Is not this the very thing of which Paul speaks when he says, “Work out your own salvation with fear and trembling. For it is God which worketh in you both to will and to do of his good pleasure”? What are these inner voices which, if we heed not, cease? What are these visions which, if we follow not, fade? What are these yearnings to be all for Christ which, if we embody not in action, die? What are they but the living God working in us to will and to do the life work which He has planned for us from all eternity? And it is this which you are called upon to “work out.” Work it out in love. Work it out in daily, faithful ministry. Work it out as God works in you. But more than that – you may miss it. You may fall short of God’s perfect plan for your life. Therefore, work it out with fear and trembling!

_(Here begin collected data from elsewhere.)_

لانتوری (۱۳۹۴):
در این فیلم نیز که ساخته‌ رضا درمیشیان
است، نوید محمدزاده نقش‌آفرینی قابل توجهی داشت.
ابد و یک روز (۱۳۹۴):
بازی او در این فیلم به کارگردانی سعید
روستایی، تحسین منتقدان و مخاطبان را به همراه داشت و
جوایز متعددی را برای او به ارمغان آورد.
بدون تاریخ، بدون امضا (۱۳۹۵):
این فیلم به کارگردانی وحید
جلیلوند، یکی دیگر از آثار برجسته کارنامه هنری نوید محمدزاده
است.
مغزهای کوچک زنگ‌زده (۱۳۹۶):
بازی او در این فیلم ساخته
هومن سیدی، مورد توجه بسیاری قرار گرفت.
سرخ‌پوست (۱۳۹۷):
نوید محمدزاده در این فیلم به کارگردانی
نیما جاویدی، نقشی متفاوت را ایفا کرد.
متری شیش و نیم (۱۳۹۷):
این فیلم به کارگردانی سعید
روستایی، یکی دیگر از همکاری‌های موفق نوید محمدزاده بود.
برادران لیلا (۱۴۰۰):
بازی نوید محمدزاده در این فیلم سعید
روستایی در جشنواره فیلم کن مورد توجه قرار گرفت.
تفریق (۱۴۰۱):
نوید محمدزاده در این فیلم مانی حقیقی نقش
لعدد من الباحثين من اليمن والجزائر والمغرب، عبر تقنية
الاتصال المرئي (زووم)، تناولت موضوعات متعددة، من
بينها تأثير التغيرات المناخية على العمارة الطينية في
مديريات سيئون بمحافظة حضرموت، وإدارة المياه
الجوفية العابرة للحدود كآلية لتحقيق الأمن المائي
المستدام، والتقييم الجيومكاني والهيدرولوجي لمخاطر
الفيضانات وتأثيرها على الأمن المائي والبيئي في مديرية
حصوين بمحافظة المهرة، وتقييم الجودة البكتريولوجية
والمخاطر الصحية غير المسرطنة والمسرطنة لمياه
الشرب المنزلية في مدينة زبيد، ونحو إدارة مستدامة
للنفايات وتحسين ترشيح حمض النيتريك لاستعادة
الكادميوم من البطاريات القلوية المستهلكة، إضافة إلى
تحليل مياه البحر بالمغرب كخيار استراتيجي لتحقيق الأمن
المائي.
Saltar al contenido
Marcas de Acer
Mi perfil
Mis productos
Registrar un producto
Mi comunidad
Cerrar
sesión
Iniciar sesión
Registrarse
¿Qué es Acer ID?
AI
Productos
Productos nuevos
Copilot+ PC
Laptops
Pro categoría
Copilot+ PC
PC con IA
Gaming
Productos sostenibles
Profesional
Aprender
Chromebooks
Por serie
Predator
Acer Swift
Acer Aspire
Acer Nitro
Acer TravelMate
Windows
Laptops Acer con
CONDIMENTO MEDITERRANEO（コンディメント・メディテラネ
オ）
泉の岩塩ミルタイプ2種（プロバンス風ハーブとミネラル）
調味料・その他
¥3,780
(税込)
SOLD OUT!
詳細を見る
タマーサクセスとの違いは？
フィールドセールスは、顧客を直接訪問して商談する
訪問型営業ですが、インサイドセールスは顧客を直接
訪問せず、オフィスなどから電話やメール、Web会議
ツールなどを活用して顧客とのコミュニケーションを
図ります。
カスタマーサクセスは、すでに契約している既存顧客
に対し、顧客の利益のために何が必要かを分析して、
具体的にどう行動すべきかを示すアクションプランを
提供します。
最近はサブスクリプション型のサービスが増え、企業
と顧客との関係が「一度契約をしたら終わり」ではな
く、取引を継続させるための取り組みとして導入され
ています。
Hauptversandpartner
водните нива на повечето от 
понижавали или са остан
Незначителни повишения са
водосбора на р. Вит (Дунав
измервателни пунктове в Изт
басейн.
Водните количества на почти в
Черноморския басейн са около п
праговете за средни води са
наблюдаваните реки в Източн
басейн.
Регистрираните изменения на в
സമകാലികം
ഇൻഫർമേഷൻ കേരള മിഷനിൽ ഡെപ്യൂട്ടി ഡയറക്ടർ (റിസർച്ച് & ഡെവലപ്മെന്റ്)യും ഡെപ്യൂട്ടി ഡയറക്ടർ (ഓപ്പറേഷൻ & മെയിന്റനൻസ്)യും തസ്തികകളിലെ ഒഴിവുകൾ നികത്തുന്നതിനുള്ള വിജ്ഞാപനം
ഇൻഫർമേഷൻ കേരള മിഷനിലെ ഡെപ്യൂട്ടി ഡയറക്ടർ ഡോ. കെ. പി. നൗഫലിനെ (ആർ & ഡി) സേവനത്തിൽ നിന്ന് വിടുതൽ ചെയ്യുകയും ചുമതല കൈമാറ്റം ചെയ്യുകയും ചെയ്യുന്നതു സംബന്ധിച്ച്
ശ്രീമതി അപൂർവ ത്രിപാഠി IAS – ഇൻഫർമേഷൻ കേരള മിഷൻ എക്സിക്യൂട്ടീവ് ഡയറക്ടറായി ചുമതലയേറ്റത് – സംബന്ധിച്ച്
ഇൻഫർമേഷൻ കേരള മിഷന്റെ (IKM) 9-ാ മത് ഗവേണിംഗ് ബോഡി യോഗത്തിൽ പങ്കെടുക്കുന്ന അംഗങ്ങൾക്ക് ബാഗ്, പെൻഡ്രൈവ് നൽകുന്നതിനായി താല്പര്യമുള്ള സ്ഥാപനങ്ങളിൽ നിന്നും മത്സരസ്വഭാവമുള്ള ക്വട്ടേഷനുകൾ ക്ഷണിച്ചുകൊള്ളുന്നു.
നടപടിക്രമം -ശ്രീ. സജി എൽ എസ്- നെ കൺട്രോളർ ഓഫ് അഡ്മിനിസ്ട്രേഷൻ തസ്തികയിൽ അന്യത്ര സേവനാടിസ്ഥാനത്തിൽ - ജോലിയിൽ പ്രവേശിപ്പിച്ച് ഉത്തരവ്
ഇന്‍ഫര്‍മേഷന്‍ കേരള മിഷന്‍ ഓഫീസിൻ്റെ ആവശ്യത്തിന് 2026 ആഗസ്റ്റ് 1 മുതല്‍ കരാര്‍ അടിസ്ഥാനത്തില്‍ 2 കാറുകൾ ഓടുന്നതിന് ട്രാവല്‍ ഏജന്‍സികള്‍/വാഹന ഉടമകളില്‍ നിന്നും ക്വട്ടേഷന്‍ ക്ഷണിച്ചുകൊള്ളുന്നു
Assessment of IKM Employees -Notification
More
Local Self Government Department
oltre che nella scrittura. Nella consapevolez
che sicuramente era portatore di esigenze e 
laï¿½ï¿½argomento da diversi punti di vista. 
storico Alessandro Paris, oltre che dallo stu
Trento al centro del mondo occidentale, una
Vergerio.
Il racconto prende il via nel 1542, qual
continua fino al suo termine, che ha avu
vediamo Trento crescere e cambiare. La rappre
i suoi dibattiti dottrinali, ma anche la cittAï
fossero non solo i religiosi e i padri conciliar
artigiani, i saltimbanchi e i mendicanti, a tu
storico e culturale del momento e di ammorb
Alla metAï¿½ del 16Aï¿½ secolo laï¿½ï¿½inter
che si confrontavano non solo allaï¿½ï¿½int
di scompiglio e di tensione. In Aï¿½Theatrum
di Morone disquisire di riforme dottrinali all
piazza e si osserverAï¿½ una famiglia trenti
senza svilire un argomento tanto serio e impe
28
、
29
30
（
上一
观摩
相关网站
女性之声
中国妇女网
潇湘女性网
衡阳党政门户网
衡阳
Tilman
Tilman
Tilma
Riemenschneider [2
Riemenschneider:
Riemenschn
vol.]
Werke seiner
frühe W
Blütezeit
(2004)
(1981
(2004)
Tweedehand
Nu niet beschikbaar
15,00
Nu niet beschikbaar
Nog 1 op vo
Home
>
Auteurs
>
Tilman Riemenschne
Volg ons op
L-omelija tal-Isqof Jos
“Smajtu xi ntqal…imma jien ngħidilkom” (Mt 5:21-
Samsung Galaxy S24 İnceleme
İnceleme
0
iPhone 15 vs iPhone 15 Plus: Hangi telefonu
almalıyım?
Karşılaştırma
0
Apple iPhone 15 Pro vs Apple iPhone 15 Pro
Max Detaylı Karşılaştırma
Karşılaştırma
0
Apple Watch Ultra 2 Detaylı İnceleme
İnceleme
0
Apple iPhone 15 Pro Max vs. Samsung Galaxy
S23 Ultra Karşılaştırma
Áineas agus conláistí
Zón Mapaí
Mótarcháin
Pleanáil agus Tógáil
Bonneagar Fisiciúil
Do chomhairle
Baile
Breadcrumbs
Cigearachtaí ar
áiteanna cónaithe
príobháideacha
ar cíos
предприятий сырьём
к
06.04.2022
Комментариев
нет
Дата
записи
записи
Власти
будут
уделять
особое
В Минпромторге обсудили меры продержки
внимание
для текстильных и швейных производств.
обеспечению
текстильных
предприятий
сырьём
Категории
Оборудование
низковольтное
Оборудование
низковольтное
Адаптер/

Searching words are these – words of warning, words of tender admonition. That blessed life of witnessing, service and fruit bearing which God has planned for you in Christ Jesus from all eternity--work it out with trembling. Trembling – lest the god of this world blind you to the vision of service which God is ever holding before you. Trembling – lest the low standard of life fellow-Christians about you lead you to drop yours to a like groveling level. Trembling – lest some little circle in the dark ends of the earth should fail of the giving, the praying or the going which God has long since planned for you. Trembling – lest the voices of worldly pleasure and ambition dull and deafen your ears to the one voice which is ever whispering – “Follow thou me: follow thou me.”